Le castor européen construit assez rarement des barrages, contrairement à son cousin du Canada. Il ne le fait que lorsque la profondeur d’eau est insuffisante. Exclusivement herbivore, il se nourrit de feuilles, plantes herbacées, bourgeons et d’écorces de saules et peupliers (ses arbres préférés), qu’il détache grâce à ses puissantes incisives.
 
L’hiver, il n’hiberne pas et sa nourriture se compose uniquement d’écorces. 
 
Bien qu’il coupe des arbres, le castor est un vrai promoteur de biodiversité, contrairement à ce que l’on pourrait croire. Les arbres abattus font des rejets et s’enracinent ensuite plus profondément, limitant ainsi l’effondrement des berges. Ses réserves de branchages sous l’eau, notamment pour l’hiver, fournissent aussi de nouveaux habitats et des refuges à nombre d’espèces.
 
Le « père castor » est un animal définitivement pacifique… et sympathique.
 
 
 

 LE CASTOR EN IMAGES... 

Avec un poids qui peut atteindre jusqu’à 35 kilos, le castor est le plus gros rongeur d’Europe.
La queue, c’est un peu le couteau suisse du castor. Elle lui sert à la fois de gouvernail, de réserve de graisse, de régulateur thermique et d’appui pour se redresser. En cas de danger, il la frappe violemment à la surface de l’eau pour donner l’alerte. La femelle, quand elle met bas, recueille ses petits sur sa queue.
Le castor est exclusivement herbivore. Il mange souvent dans l’eau, où il se sait en sécurité.

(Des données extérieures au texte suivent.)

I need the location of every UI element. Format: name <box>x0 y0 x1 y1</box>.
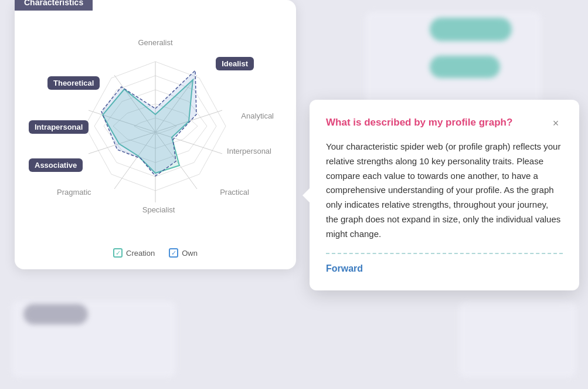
tooltip-header: What is described by my profile graph? × <box>326 116 563 130</box>
label-specialist: Specialist <box>142 205 175 214</box>
label-generalist: Generalist <box>138 38 172 47</box>
legend-own-label: Own <box>182 249 198 258</box>
tooltip-body: Your characteristic spider web (or profi… <box>326 140 563 241</box>
characteristics-card: Characteristics .grid-line { fill: none;… <box>15 0 296 269</box>
label-theoretical: Theoretical <box>47 76 100 90</box>
label-practical: Practical <box>220 188 249 197</box>
close-button[interactable]: × <box>549 116 563 130</box>
bg-pill-bottom <box>23 304 88 324</box>
legend-own: ✓ Own <box>169 248 198 258</box>
label-intrapersonal: Intrapersonal <box>29 120 89 134</box>
label-associative: Associative <box>29 158 83 172</box>
legend-creation-checkbox: ✓ <box>113 248 123 258</box>
characteristics-tab: Characteristics <box>15 0 93 11</box>
bg-card-bottom-right <box>459 301 576 377</box>
label-interpersonal: Interpersonal <box>227 147 271 155</box>
radar-legend: ✓ Creation ✓ Own <box>26 248 284 258</box>
radar-own-polygon <box>101 70 196 176</box>
tooltip-divider <box>326 253 563 254</box>
legend-creation-label: Creation <box>126 249 155 258</box>
bg-pill-1 <box>430 18 512 41</box>
radar-chart: .grid-line { fill: none; stroke: #ccc; s… <box>26 21 284 243</box>
label-idealist: Idealist <box>216 57 254 70</box>
tooltip-card: What is described by my profile graph? ×… <box>310 100 579 290</box>
bg-pill-2 <box>430 56 500 78</box>
label-analytical: Analytical <box>241 111 274 120</box>
legend-creation: ✓ Creation <box>113 248 155 258</box>
forward-button[interactable]: Forward <box>326 263 363 274</box>
legend-own-checkbox: ✓ <box>169 248 178 258</box>
tooltip-title: What is described by my profile graph? <box>326 116 542 129</box>
label-pragmatic: Pragmatic <box>57 188 91 197</box>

Sur la terre, il ne s’éloigne jamais à plus de 30 mètres du rivage.
Un indice de la présence du castor qui ne trompe pas : les arbres taillés « en crayon », près du rivage.
Souvent défendue par un amas de branchages, l’entrée du terrier du castor se trouve sous l’eau, où il peut rester une dizaine de minutes sans respirer.
Quand le castor ressemble à… un singe !

ZOOM

 

> CINQ CHIFFRES SUR LE CASTOR

  • 20 kg : c’est le poids moyen d’un castor adulte, l’équivalent d’un chevreuil ! Les plus gros peuvent atteindre 35 kg.
  • 2 kg : c’est le poids en feuilles, écorces et plantes herbacées qu’il ingère chaque jour.
  • 75 % : c’est le taux de fixation de l’oxygène dans ses poumons, contre 15 % chez l’homme. 
  • 7 km/h : c’est la vitesse que peut atteindre le castor sous l’eau, grâce à sa forme hydrodynamique. 
  • 800 mètres : c’est la distance qu’il peut parcourir durant une plongée de routine.
 

REPÈRES

 

> UN AIR DE FAMILLE

 

À ne pas confondre avec son « cousin » le ragondin (myocastor coypus), le castor se fait discret (en tout cas pour son observation physique).

Il a une nage très coulée, avec le corps presque immergé, sauf la moitié supérieure de la tête.

Le ragondin nage en surface, la totalité de la tête et le haut du dos émergent.

Il se distingue aussi du castor par sa taille inférieure, ses épaisses moustaches blanches et sa longue queue fine.